It shows a shop which, says Amazon, is fitted out with the sort of technology which is used in self-driving cars - computer vision, sensor fusion, and deep learning.
The customer taps in with a smartphone on arrival, meaning the shop understands which products they have taken and later bills them via an app which has their credit card details.
Just Walk Out Shopping, as Amazon calls it, sounds like a concept for the 2020s - but the first store opens in Seattle in January 2017.
Rethinking retail
A few things strike me about the video and the oohs and aahs of delight it has provoked from the tech community.
Firstly, it does illustrate what an imaginative and ambitious company Amazon is, ready to rethink a vast industry and move at a pace which could leave the incumbents wheezing helplessly as they are left behind.

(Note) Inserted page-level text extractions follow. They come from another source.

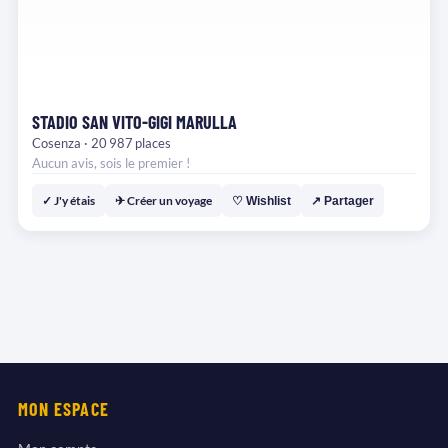
STADIO SAN VITO-GIGI MARULLA
Cosenza · 20 987 places
Aucun avis, sois le premier !
✓ J'y étais
✈ Créer un voyage
♡ Wishlist
↗ Partager
MON ESPACE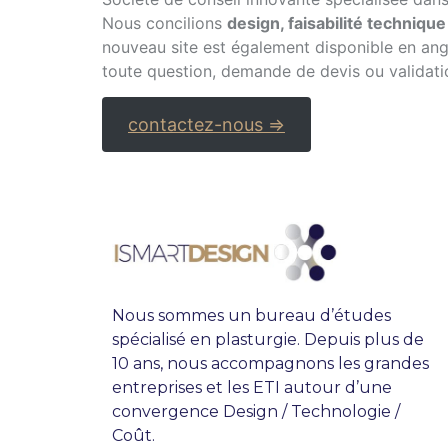
Nous concilions
design, faisabilité technique
nouveau site est également disponible en an
toute question, demande de devis ou validat
contactez-nous =>
Nous sommes un bureau d’études
spécialisé en plasturgie. Depuis plus de
10 ans, nous accompagnons les grandes
entreprises et les ETI autour d’une
convergence Design / Technologie /
Coût.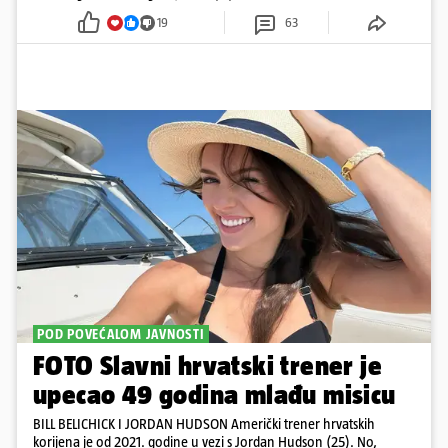
19
63
POD POVEĆALOM JAVNOSTI
FOTO Slavni hrvatski trener je
upecao 49 godina mlađu misicu
BILL BELICHICK I JORDAN HUDSON Američki trener hrvatskih
korijena je od 2021. godine u vezi s Jordan Hudson (25). No,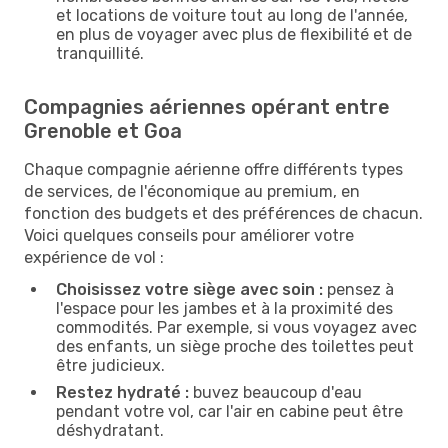
et locations de voiture tout au long de l'année,
en plus de voyager avec plus de flexibilité et de
tranquillité.
Compagnies aériennes opérant entre
Grenoble et Goa
Chaque compagnie aérienne offre différents types
de services, de l'économique au premium, en
fonction des budgets et des préférences de chacun.
Voici quelques conseils pour améliorer votre
expérience de vol :
Choisissez votre siège avec soin :
pensez à
l'espace pour les jambes et à la proximité des
commodités. Par exemple, si vous voyagez avec
des enfants, un siège proche des toilettes peut
être judicieux.
Restez hydraté :
buvez beaucoup d'eau
pendant votre vol, car l'air en cabine peut être
déshydratant.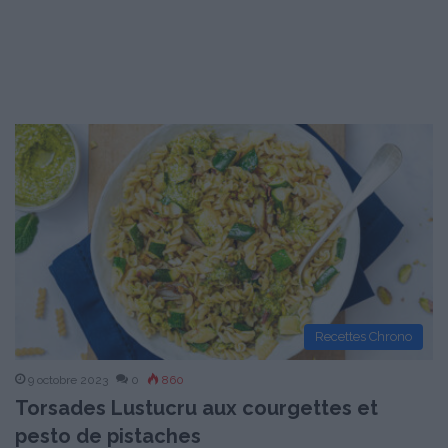
Recettes Chrono
9 octobre 2023
0
860
Torsades Lustucru aux courgettes et
pesto de pistaches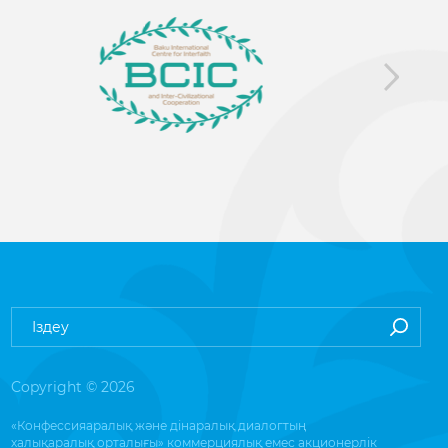
Copyright © 2026
«Конфессияаралық және дінаралық диалогтың
халықаралық орталығы» коммерциялық емес акционерлік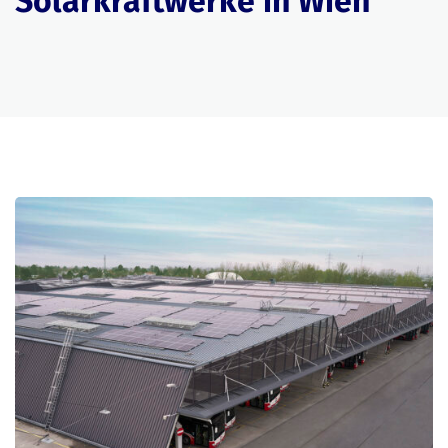
Solarkraftwerke in Wien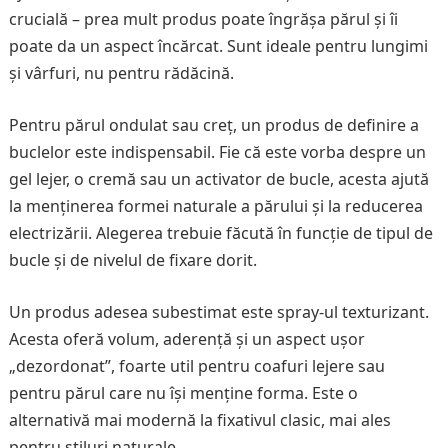
crucială – prea mult produs poate îngrășa părul și îi
poate da un aspect încărcat. Sunt ideale pentru lungimi
și vârfuri, nu pentru rădăcină.
Pentru părul ondulat sau creț, un produs de definire a
buclelor este indispensabil. Fie că este vorba despre un
gel lejer, o cremă sau un activator de bucle, acesta ajută
la menținerea formei naturale a părului și la reducerea
electrizării. Alegerea trebuie făcută în funcție de tipul de
bucle și de nivelul de fixare dorit.
Un produs adesea subestimat este spray-ul texturizant.
Acesta oferă volum, aderență și un aspect ușor
„dezordonat”, foarte util pentru coafuri lejere sau
pentru părul care nu își menține forma. Este o
alternativă mai modernă la fixativul clasic, mai ales
pentru stiluri naturale.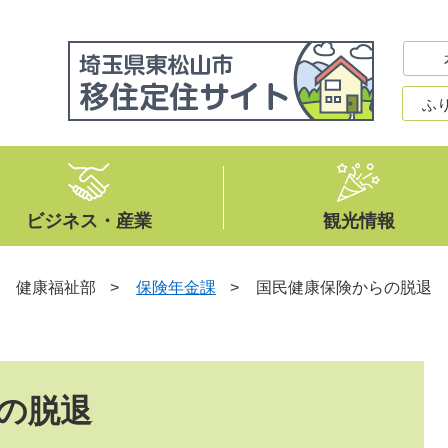
ふ
ビジネス・産業
観光情報
>
健康福祉部
>
保険年金課
>
国民健康保険からの脱退
の脱退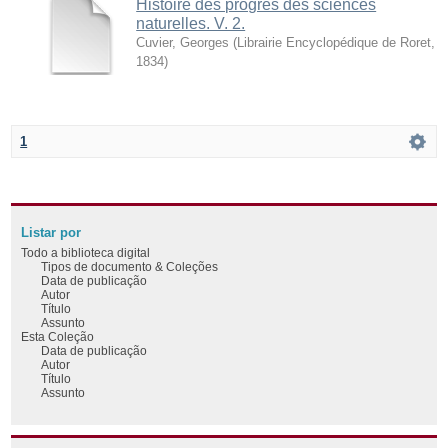
Histoire des progrès des sciences
naturelles. V. 2.
Cuvier, Georges
(
Librairie Encyclopédique de Roret
,
1834
)
1
Listar por
Todo a biblioteca digital
Tipos de documento & Coleções
Data de publicação
Autor
Título
Assunto
Esta Coleção
Data de publicação
Autor
Título
Assunto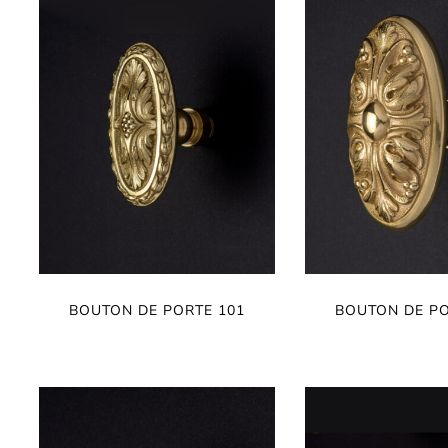
BOUTON DE PORTE 101
BOUTON DE PO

But stop one moment and ask an important question: just because a technology is feasible, does that make it either financially viable or socially desirable?

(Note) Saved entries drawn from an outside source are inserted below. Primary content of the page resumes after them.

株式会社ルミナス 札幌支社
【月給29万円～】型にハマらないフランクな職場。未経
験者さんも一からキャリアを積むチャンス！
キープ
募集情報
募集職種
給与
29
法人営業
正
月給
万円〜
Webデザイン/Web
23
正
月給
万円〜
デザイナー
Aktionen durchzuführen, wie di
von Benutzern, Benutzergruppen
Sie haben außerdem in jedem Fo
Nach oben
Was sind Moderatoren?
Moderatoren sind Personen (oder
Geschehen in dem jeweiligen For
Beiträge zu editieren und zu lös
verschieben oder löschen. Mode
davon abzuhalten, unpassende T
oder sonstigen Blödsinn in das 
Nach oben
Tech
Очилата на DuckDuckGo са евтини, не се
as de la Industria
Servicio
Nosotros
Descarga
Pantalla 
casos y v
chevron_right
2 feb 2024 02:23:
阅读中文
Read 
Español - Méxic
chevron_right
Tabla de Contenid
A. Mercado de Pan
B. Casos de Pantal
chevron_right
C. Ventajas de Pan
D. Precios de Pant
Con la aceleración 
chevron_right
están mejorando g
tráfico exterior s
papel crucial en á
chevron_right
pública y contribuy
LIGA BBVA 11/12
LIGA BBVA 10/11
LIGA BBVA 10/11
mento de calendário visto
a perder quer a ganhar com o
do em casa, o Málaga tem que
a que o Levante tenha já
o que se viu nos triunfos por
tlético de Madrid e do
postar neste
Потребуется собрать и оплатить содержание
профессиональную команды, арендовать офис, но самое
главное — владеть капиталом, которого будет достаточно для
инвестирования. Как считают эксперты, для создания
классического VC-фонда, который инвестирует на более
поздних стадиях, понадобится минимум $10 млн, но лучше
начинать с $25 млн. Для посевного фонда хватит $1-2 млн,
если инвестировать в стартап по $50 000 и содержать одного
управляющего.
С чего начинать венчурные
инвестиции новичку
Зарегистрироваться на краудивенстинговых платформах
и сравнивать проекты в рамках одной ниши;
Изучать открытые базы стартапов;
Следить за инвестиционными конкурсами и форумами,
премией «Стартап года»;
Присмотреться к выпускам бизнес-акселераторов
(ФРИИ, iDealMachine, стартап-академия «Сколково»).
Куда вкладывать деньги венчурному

Fitting an entire shop with the technology to scan goods and people, then tagging every single product sounds expensive. With margins for food retailers wafer thin, that investment could take years to pay off.

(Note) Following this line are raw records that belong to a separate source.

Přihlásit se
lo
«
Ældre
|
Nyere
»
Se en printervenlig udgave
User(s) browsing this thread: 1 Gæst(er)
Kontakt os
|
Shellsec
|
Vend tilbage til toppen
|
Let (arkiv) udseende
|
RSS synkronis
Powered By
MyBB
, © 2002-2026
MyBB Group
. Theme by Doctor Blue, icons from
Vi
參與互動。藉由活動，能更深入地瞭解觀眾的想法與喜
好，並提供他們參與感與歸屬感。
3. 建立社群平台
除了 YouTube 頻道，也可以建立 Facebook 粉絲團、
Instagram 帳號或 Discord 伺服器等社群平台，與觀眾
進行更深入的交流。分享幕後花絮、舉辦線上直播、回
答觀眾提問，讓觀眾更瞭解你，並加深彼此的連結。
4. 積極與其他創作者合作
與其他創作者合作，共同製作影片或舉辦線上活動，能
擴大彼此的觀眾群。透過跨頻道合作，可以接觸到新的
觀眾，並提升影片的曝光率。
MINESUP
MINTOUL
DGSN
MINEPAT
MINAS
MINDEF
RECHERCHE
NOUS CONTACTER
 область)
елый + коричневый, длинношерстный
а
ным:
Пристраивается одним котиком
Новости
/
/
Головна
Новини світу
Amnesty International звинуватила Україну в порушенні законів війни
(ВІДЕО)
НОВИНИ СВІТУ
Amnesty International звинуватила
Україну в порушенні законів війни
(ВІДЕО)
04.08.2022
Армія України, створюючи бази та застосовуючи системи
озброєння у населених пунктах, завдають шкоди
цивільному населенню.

Then there are those pesky shoppers. Of course, there will be keen early adopters - like those people you see roaming the supermarket with a scanning device, then paying at roughly the same speed as the rest of us who line up as normal at the checkout.
But the problem is that the Amazon Go outlets will welcome solely these tech savvy folks - account holders comfortable with paying automatically via their smartphone.
Everyone else who enters the store will be either unable to pay - or a shoplifter. Indeed, the technology may have to identify any person entering the store without a smartphone connected to the Amazon app as a potential thief.
Still, imagine a future where this idea takes hold and all shops are "shop and go".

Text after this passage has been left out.